Between the ages of 2 and 10 years, a child will continue to grow at a steady pace. A final growth spurt begins with the onset of puberty, sometime between the ages of 9 and 15.

Nutrient needs correspond with these changes in rates of growth, meaning an infant needs more calories in relation to size than a preschooler or school-age child needs. Nutrient needs increase again as a child approaches adolescence.

Generally, a healthy child will follow an individual growth curve despite variations in nutrient intake. Parents and care givers should provide a diet appropriate for each child’s age, and should offer a wide variety of foods to ensure adequate nutrition.

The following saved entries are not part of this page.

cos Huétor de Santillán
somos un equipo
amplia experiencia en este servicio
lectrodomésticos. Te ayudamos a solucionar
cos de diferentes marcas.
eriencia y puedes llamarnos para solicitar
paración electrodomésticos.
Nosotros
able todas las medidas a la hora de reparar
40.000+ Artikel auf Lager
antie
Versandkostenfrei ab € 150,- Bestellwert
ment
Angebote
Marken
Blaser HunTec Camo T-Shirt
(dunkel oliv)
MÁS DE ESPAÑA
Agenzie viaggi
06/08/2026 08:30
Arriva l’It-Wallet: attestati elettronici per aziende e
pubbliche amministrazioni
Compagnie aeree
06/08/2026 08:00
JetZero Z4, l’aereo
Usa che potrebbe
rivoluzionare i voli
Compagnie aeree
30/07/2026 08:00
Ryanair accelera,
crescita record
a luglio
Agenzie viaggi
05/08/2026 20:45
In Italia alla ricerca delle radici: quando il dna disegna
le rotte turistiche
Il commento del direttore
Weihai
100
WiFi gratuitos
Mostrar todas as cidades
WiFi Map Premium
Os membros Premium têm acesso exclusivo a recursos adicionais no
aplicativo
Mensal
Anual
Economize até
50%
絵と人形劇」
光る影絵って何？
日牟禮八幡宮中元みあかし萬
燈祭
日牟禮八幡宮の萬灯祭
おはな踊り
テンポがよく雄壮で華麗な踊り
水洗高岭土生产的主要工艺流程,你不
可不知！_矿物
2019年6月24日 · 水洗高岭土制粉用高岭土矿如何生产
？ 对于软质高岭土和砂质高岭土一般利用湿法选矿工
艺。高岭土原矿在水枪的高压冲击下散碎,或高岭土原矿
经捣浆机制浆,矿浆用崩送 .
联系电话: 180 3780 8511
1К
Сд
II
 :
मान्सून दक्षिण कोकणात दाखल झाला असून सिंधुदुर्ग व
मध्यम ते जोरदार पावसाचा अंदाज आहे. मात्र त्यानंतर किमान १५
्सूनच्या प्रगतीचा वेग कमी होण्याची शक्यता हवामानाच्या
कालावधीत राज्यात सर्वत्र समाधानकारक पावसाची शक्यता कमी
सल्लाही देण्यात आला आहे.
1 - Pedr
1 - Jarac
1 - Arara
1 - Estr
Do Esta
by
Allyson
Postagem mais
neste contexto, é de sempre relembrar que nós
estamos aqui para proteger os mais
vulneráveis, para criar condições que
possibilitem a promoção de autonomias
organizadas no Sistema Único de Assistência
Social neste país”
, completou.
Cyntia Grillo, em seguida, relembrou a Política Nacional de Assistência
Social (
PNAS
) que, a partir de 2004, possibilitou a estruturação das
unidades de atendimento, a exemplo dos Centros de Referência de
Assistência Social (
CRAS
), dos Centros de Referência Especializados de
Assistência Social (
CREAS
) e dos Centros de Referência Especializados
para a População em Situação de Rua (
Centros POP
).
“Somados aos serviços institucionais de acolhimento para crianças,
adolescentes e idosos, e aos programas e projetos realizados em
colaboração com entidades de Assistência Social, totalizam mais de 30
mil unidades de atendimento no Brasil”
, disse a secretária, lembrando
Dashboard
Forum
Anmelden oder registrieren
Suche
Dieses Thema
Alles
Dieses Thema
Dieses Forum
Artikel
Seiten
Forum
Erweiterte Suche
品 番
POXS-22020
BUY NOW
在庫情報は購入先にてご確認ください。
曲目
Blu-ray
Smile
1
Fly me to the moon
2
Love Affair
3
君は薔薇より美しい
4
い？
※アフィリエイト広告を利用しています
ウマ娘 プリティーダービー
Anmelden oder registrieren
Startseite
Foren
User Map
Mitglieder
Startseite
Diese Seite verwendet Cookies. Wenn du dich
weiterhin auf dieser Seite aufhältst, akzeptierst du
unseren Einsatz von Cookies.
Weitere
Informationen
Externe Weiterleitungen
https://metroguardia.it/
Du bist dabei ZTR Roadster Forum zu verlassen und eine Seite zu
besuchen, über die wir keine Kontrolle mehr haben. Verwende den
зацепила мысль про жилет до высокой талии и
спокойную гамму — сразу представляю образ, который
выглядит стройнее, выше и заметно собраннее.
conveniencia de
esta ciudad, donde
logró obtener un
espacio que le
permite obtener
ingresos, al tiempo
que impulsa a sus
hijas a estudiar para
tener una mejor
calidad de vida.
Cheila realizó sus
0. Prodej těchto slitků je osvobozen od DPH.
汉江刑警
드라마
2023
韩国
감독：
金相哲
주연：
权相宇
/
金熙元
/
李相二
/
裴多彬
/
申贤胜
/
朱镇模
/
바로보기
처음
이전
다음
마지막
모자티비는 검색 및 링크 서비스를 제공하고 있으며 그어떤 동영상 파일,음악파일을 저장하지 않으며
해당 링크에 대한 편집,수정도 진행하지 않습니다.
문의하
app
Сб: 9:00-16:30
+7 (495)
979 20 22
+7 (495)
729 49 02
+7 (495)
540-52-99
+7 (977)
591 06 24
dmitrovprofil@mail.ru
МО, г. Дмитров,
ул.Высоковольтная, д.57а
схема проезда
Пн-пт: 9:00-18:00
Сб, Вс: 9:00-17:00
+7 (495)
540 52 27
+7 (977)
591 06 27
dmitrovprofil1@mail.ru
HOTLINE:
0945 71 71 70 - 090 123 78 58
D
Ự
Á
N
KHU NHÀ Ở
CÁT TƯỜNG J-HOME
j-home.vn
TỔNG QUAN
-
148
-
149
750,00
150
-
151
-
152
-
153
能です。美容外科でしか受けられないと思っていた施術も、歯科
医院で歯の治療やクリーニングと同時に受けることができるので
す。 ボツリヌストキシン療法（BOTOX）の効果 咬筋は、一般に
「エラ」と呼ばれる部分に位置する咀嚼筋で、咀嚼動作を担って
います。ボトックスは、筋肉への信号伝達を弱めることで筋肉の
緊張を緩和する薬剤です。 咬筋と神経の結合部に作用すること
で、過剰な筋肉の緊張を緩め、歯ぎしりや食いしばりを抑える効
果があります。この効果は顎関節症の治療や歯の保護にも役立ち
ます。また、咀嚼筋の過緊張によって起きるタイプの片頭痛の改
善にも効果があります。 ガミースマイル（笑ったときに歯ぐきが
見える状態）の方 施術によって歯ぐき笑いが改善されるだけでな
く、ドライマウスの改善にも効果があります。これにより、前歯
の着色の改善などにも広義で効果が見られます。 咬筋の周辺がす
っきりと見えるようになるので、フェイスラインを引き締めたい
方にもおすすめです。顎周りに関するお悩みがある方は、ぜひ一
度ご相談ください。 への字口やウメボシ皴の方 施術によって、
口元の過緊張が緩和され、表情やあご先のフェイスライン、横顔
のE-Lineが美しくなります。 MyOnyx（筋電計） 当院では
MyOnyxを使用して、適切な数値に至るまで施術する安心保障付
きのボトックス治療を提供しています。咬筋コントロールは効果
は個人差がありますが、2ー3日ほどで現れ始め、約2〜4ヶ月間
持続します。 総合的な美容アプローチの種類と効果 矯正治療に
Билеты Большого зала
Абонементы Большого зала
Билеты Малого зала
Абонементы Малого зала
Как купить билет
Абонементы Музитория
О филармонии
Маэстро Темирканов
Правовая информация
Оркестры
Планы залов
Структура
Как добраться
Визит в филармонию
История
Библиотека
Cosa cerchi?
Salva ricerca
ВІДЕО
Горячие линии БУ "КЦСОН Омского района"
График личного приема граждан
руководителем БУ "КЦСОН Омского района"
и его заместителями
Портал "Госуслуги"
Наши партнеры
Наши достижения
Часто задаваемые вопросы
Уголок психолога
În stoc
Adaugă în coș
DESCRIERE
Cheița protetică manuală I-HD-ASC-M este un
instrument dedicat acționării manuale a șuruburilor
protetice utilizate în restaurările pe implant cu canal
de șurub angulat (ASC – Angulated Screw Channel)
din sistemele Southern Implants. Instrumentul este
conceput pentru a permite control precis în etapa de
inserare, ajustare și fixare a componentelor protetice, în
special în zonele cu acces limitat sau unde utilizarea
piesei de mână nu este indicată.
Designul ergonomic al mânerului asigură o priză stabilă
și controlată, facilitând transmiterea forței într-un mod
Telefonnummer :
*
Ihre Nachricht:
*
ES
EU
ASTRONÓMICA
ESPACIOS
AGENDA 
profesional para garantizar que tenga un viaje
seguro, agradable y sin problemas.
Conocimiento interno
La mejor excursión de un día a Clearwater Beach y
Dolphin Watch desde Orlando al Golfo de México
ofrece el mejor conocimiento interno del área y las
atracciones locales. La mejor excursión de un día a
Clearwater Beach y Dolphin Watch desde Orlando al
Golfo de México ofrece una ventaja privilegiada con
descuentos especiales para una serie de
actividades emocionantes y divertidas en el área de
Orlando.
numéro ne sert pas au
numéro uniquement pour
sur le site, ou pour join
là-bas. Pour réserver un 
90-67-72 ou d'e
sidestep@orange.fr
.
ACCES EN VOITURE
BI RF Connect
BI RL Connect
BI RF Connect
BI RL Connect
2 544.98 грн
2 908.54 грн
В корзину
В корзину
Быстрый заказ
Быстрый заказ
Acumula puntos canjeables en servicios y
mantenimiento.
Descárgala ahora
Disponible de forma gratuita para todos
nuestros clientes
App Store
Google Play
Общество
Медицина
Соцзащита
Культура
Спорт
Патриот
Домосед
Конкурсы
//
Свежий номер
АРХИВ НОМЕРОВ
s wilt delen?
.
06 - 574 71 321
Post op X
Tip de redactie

Malnutrition has been associated with serious problems with intellectual development. A child who is undernourished may experience early fatigue and may be unable to fully participate in learning at school. Additionally, malnutrition can increase the susceptibility to illness, possibly causing a child to miss school.

Children who are chronically undernourished have unacceptable growth patterns accompanied by scholastic underachievement. A good variety of food choices and adequate intake are essential to achieve the best possible intellectual development. Breakfast is particularly important as children may feel fatigued, sleepy, and unmotivated when breakfast is skimpy or is skipped altogether.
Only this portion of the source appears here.